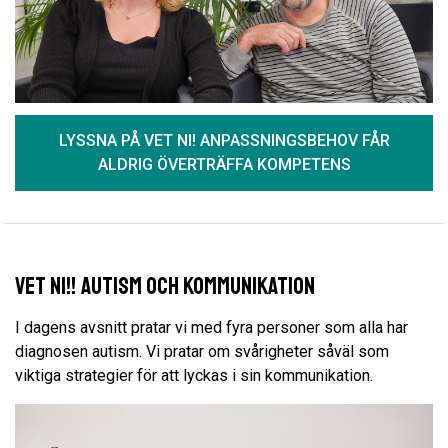
LYSSNA PÅ VET NI! ANPASSNINGSBEHOV FÅR
ALDRIG ÖVERTRÄFFA KOMPETENS
Vet Ni!! Autism och kommunikation
I dagens avsnitt pratar vi med fyra personer som alla har
diagnosen autism. Vi pratar om svårigheter såväl som
viktiga strategier för att lyckas i sin kommunikation.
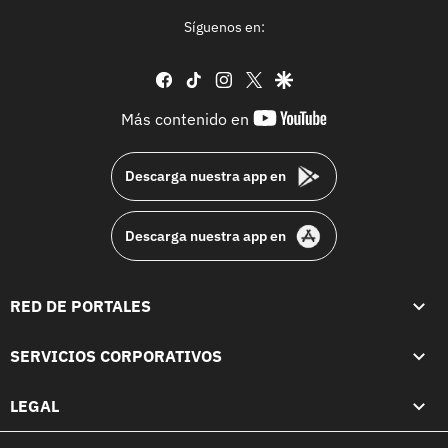
Síguenos en:
facebook
tiktok
instagram
twitter
google
youtube-
Más contenido en
footer
Descarga nuestra app en
Descarga nuestra app en
RED DE PORTALES
SERVICIOS CORPORATIVOS
LEGAL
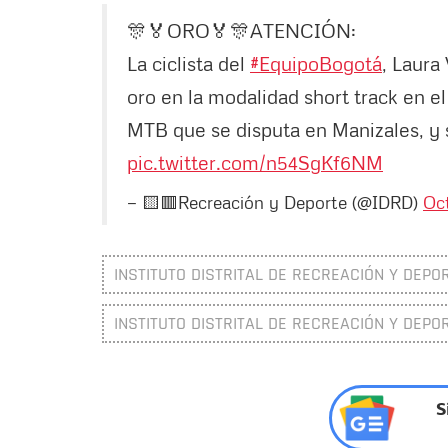
🎊🏅ORO🏅🎊ATENCIÓN:
La ciclista del
#EquipoBogotá
, Laura
oro en la modalidad short track en
MTB que se disputa en Manizales, y s
pic.twitter.com/n54SgKf6NM
— 🟨🟥Recreación y Deporte (@IDRD)
Oct
INSTITUTO DISTRITAL DE RECREACIÓN Y DEPOR
INSTITUTO DISTRITAL DE RECREACIÓN Y DEPOR
S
----------
**TASK DESCRIPTION**
A word-for-word restatement of all the lines above is needed, with the pictures omitted.

**RESULT OF THE EXERCISE**
LYSSNA PÅ VET NI! ANPASSNINGSBEHOV FÅR
ALDRIG ÖVERTRÄFFA KOMPETENS
Vet Ni!! Autism och kommunikation
I dagens avsnitt pratar vi med fyra personer som alla har
diagnosen autism. Vi pratar om svårigheter såväl som
viktiga strategier för att lyckas i sin kommunikation.
Síguenos en:
facebook
tiktok
instagram
twitter
google
youtube-
Más contenido en
footer
Descarga nuestra app en
Descarga nuestra app en
RED DE PORTALES
SERVICIOS CORPORATIVOS
LEGAL
🎊🏅ORO🏅🎊ATENCIÓN:
La ciclista del
#EquipoBogotá
, Laura
oro en la modalidad short track en
MTB que se disputa en Manizales, y s
pic.twitter.com/n54SgKf6NM
— 🟨🟥Recreación y Deporte (@IDRD)
Oct
INSTITUTO DISTRITAL DE RECREACIÓN Y DEPOR
INSTITUTO DISTRITAL DE RECREACIÓN Y DEPOR
S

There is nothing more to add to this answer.